Comeback: The Fall & Rise of the American Automobile Industry
In Comeback, Pulitzer Prize-winners Paul Ingrassia and Joseph B. White take us to the boardrooms, the executive offices, and the shop floors of the auto business to reconstruct, in riveting detail, how America's premier industry stumbled, fell, and picked itself up again. The story begins in 1982, when Honda started building cars in Marysville, Ohio, and the entire U.S. car industry seemed to be on the brink of extinction. It ends just over a decade later, with a remarkable turn of the tables, as Japan's car industry falters and America's Big Three emerge as formidable global competitors. Comeback is a story propelled by larger-than-life characters -- Lee Iacocca, Henry Ford II, Don Petersen, Roger Smith, among many others -- and their greed, pride, and sheer refusal to face facts. But it is also a story full of dedicated, unlikely heroes who struggled to make the Big Three change before it was too late.
By A Customer - March 30, 2002
This book is excellent. It reads like a novel -- managers and executives are described in terms of their personalities and their accomplishments/failures. The "plot" progresses from the early 1980s when Honda entered the American automobile market to the mid-1990s when the Big Three finally got their stuff together and cameback from near failure to become true competitors again. I would recommend this book as a must-read to anyone interested in the automobile industry and a good read for anyone else.

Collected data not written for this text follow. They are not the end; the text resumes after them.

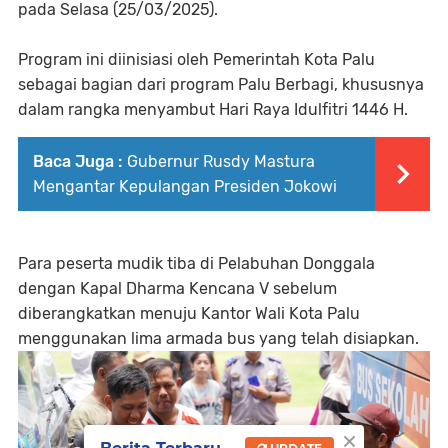
pada Selasa (25/03/2025).
Program ini diinisiasi oleh Pemerintah Kota Palu
sebagai bagian dari program Palu Berbagi, khususnya
dalam rangka menyambut Hari Raya Idulfitri 1446 H.
Baca Juga :
Gubernur Rusdy Mastura
Mengantar Kepulangan Presiden Jokowi
Para peserta mudik tiba di Pelabuhan Donggala
dengan Kapal Dharma Kencana V sebelum
diberangkatkan menuju Kantor Wali Kota Palu
menggunakan lima armada bus yang telah disiapkan.
×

Pretty good, but tedious at times
By A Customer - October 19, 1998
This book is pretty good, but it spends too much time, I think, describing everything that the auto companies did wrong, and not enough about what they did right. An interesting feature of this book is that in the portion about what went wrong the book details almost exclusively the foibles of the CEO and Vice Presidents of the car companies, while the section on the "comeback" details the activities of lower rank managers and engineers. Coincidence or intentional? The message seems to be that when CEO's get out of the way, the workers can succeed. Overall, this book was good, but I thought that Mary Walton's "CAR" was a better car book.
By John Mccarrier - January 26, 2012
This book is a well written record of many key events in the history of the major domestic auto manufacturer in the period from 1984-1994. These events include the hiring and firing of CEO's at all three companies. The authors also tell the stories of the development of the Fiero, Neon, and 1994 Mustang as well as the establishment and impact of the Nummi manufacturing plant.
The unfortunate message of the book is that the domestic auto manufacturers had learned many painful lessons in the late 1980's and early 1990's and by 1994 had made sufficient strides in labor relations, new product development, product quality, use of automation, lean manufacturing, and organizational flexibility to successfully meet the challenge posed by Japanese auto manufacturers. Clearly their victory lap was premature.